Christopher Stigliano said...

Regarding my views on the state of current rock criticism which you say reflects my personally not liking the music these upstarts are writing about...well, I can see your point, but I gotta admit that I liked the writings of various early faves even when they were gonzoing on about groups and recordings I wouldn't think of buying in a million years! Back in the seventies (during the "Golden Age of Rock Criticism") there were tons of those earlier-mentioned fanzine scribes coming at'cha from nowheresville who were writing about groups I adored, but all of them were also writing about acts I couldn't care one whit about. DENIM DELINQUENT used to champion Canadian groups that had little interest to me as well as a lotta British rock that still reminds me of the less-interesting aspects of the old import bins of the day. BACK DOOR MAN used to champ at the bit about people like Billy Squier/Piper and local heavy metal bands that didn't quite have that much-needed oomph!, at least in my horse-blindered (or so some say) opinion. However, I still read the articles and reviews of these groups that both the fanzines and major publications like CREEM published with amazing regularity before it all went down the tubes. Who knows...maybe I'd even learn something by taking the time to read a gonzo-penned hagioreview of some disc I wouldn't usually waste the time reading about had not some writer whose opinion I valued not taken the time to dissect it, or at least look at the cover and write about the goings on inside from there. (And I did learn more than a few things...I remember how Richard Meltzer's comment about Black Oak Arkansas being the only group to come closest to the Velvet Underground on record had me rushing out to buy KEEP THE FAITH!)

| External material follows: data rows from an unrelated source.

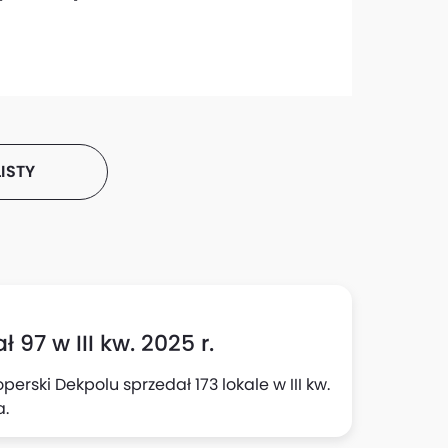
ISTY
 97 w III kw. 2025 r.
rski Dekpolu sprzedał 173 lokale w III kw.
a.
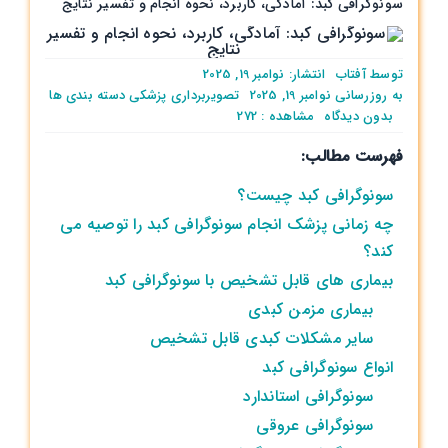
سونوگرافی کبد: آمادگی، کاربرد، نحوه انجام و تفسیر نتایج
توسط
آفتاب
انتشار: نوامبر 19, 2025
به روزرسانی نوامبر 19, 2025
تصویربرداری پزشکی
دسته بندی ها
on
بدون ديدگاه
مشاهده : 272
سونوگرافی
فهرست مطالب:
کبد:
آمادگی،
سونوگرافی کبد چیست؟
کاربرد،
نحوه
چه زمانی پزشک انجام سونوگرافی کبد را توصیه می
انجام
‌کند؟
و
بیماری ‌های قابل تشخیص با سونوگرافی کبد
تفسیر
نتایج
بیماری مزمن کبدی
سایر مشکلات کبدی قابل تشخیص
انواع سونوگرافی کبد
سونوگرافی استاندارد
سونوگرافی عروقی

But as for nowadays, even when some new rock-critiquing nobody of sorts writes about something that I would usually take an interest in (like when some of the "never read 'em before" types at the VOICE rave on about some new act playing at CBGB which I would take an automatic liking to given these totally unknowns have some of the rock credo I tend to crave), it STILL comes off dry and totally lacking in the innate mania that I'm hoping the music these nambies are writing about exudes. I dunno, it seems as if too many people want to be Christgau (or one of his minions, like the totally useless Doug "whaddevah happen 'a him" Simmons) and nobody wants to play the gonz. I saw it coming in 1984, and today my fears have been founded over and over again. And, as I said, even some of the better writers whom I've followed for quite some time (like Saunders and you to an extent) seem stifled in the mileau of the VOICE's chic urban stench. I'll admit that I haven't paid that close attention to Chuck Eddy (he's still calling the shots there, right?) ever since his late-eighties "hip-to-be-square" rankling not only showed himself, but Bangs to an extent, for the charlatans they are/were (not that this is necessarily bad...maybe in Eddy's case it was atrocious), but if anything I'll guess that he has become the new Christgau which isn't anything one should jump up and down about especially in these rockism-deprived times.